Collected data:
************

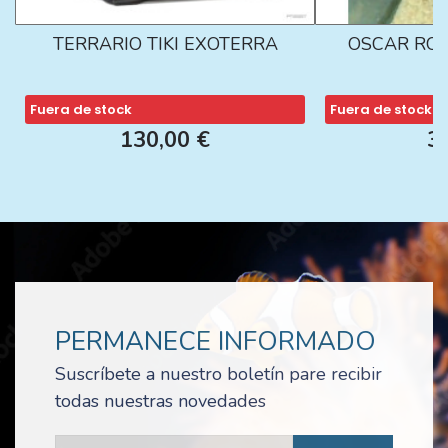
TERRARIO TIKI EXOTERRA
OSCAR ROJ
Fuera de stock
Fuera de stock
130,00 €
3
PERMANECE INFORMADO
Suscríbete a nuestro boletín pare recibir
todas nuestras novedades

************

- Exercise
Once the pictures are set aside, repeat the remaining data word for word.

- Exercise output
TERRARIO TIKI EXOTERRA
OSCAR ROJ
Fuera de stock
Fuera de stock
130,00 €
3
PERMANECE INFORMADO
Suscríbete a nuestro boletín pare recibir
todas nuestras novedades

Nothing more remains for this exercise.